This unashamedly feminist work is being created on behalf of all the young women who SHOULD be going into politics.
What is the impact vision statement of the documentary?
We want this film to reveal the shape and sound of sexism in Australian politics.
We want to do this so that Australians more widely can recognise the problem women face in rising to the top within a system which punishes their gender.
Only then, can we begin to support Australian women into positions of political ascendancy, and begin to change a style of political leadership which takes us out of the past and into the future.
What outcomes does the project hope to achieve from making this documentary?
We want audiences to feel empowered by the gutsy women they have seen on the screen – following in their footsteps to call out unacceptable behaviours, to support each other in relegating sexism to the scrapheap of Australian history and to hold their own local parliamentary members to account on issues of gender equity within their communities.
We will encourage audiences – men and women – to agitate for the 50/50 goal in Australia, demanding decency in our Parliaments and in our media. This may then compel them to join social media campaigns when politicians or commentators denigrate the women who are elected to positions of leadership and/or are denied positions of leadership because their sexual preferences are attacked or their hairstyles mocked.
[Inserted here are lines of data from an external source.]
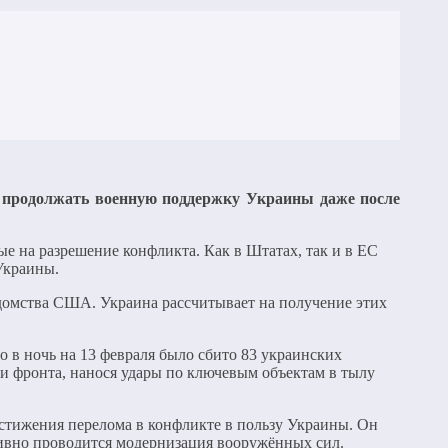
ь продолжать военную поддержку Украины даже после
е на разрешение конфликта. Как в Штатах, так и в ЕС
Украины.
едомства США. Украина рассчитывает на получение этих
 в ночь на 13 февраля было сбито 83 украинских
и фронта, нанося удары по ключевым объектам в тылу
стижения перелома в конфликте в пользу Украины. Он
тивно проводится модернизация вооружённых сил.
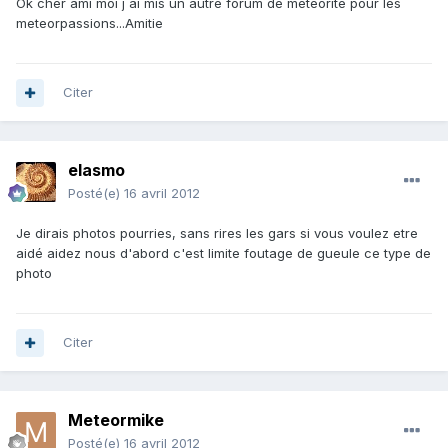
Ok cher ami moi j ai mis un autre forum de meteorite pour les
meteorpassions...Amitie
Citer
elasmo
Posté(e)
16 avril 2012
Je dirais photos pourries, sans rires les gars si vous voulez etre
aidé aidez nous d'abord c'est limite foutage de gueule ce type de
photo
Citer
Meteormike
Posté(e)
16 avril 2012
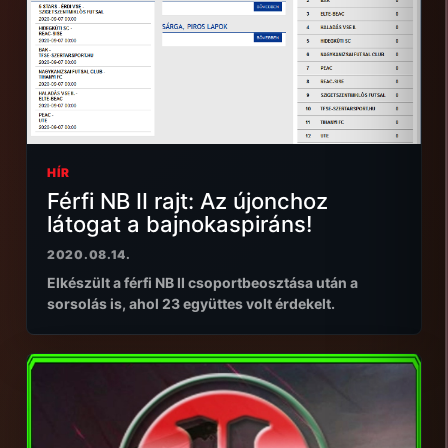
HÍR
Férfi NB II rajt: Az újonchoz
látogat a bajnokaspiráns!
2020.08.14.
Elkészült a férfi NB II csoportbeosztása után a
sorsolás is, ahol 23 együttes volt érdekelt.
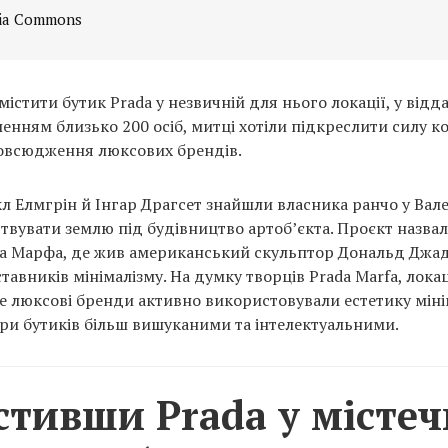
dia Commons
істити бутик Prada у незвичній для нього локації, у від
ленням близько 200 осіб, митці хотіли підкреслити силу ко
овсюдження люксових брендів.
л Елмгрін й Інгар Драгсет знайшли власника ранчо у Вале
твувати землю під будівництво артоб’єкта. Проєкт назвал
та Марфа, де жив американський скульптор Дональд Джад
авників мінімалізму. На думку творців Prada Marfa, локац
е люксові бренди активно використовували естетику міні
єри бутиків більш вишуканими та інтелектуальними.
стивши Prada у містеч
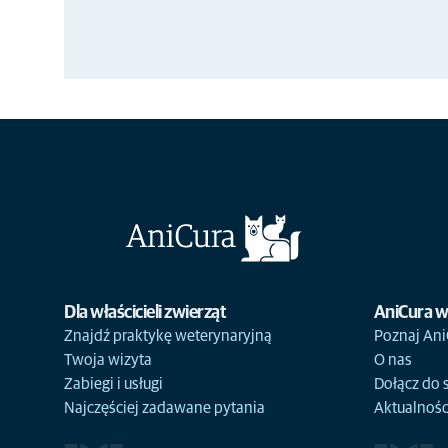
Dla właścicieli zwierząt
AniCura w
Znajdź praktykę weterynaryjną
Poznaj Ani
Twoja wizyta
O nas
Zabiegi i usługi
Dołącz do 
Najczęściej zadawane pytania
Aktualnośc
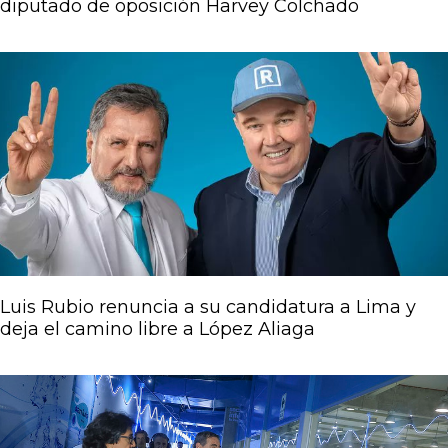
diputado de oposición Harvey Colchado
Luis Rubio renuncia a su candidatura a Lima y
deja el camino libre a López Aliaga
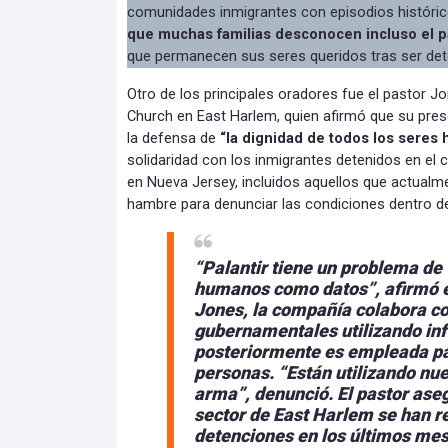
comunidades inmigrantes con episodios históri
que muchas familias desconocen incluso el 
que permanecen sus seres queridos tras ser det
Otro de los principales oradores fue el pastor 
Church en East Harlem, quien afirmó que su pres
la defensa de
“la dignidad de todos los seres
solidaridad con los inmigrantes detenidos en el 
en Nueva Jersey, incluidos aquellos que actualm
hambre para denunciar las condiciones dentro de 
“Palantir tiene un problema de v
humanos como datos”, afirmó el
Jones, la compañía colabora c
gubernamentales utilizando in
posteriormente es empleada par
personas.
“Están utilizando nu
arma”, denunció.
El pastor ase
sector de East Harlem se han r
detenciones en los últimos mes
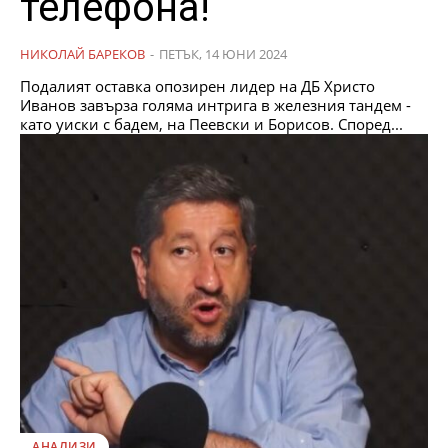
телефона!
НИКОЛАЙ БАРЕКОВ
-
ПЕТЪК, 14 ЮНИ 2024
Подалият оставка опозирен лидер на ДБ Христо
Иванов завърза голяма интрига в железния тандем -
като уиски с бадем, на Пеевски и Борисов. Според...
АНАЛИЗИ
We want this film to put our current politicians and commentators on notice: It is now time to make gender parity real in our political system and the men who can’t handle that idea need to exit through the back door.
How will partnerships with this project help inform the project development?
Julia Gillard has agreed to track with the project and make herself available as the film takes shape. She is on the verge of publishing a new book, Women and Leadership: Real Lives, Real Lessons, co-written with Ngozi Okonjo-Iweala.
Anne Summers has granted us access to her personal collection of documents held in the Australian National Library which informed her seminal speech on our subject, ‘Her Rights at Work: The Political Persecution of Australia’s First Female Prime Minister’ 2012.
We are currently engaged in a three part documentary series about domestic violence for SBS, See What You Made Me Do (with author Jess Hill, winner of the 2020 Stella Prize). This difficult and sensitive series has allowed us to forge relationships of trust and understanding with a wide range of women focused organisations. These relationships will be vital to the impact work we must also apply to Strong Female Lead.
Audience Engagement and Social Impact
What actions does this project hope for its viewers after seeing this film?
We intend for this film to make an audience rise from their seats with a clearer sense of Australia’s political history when it comes to gender issues and a fire in their bellies to ensure future generations, and their own, are not subjected to the same discriminations or media bias.
We want audiences to enact their rights as voters in this country, swayed to support political parties who are making true and important gains in attaining gender parity within their ranks and demonstrably enacting social policies which ensure women in all workplaces across Australia are not subjected to discrimination and bias because of their sex.
We will encourage audiences – men and women, young and not so young – to agitate for the 50/50 goal in Australia, demanding decency in our Parliaments and in our media.
Measurement and Evaluation
What is the projects indicators for success?
We will be aiming for cultural change which should be quantitatively measurable as a medium term goal for this film: quotas for women in Parliament, an increased preparedness to report issues due to the understanding of gender, a clearer pathway for women and girls to observe female role models and follow in their footsteps. The long term goal for this film is Gender parity in Australia’s Parliament by 2030… and another female PM between now and then whose dress sense, marital status and hair colour will be thoroughly irrelevant.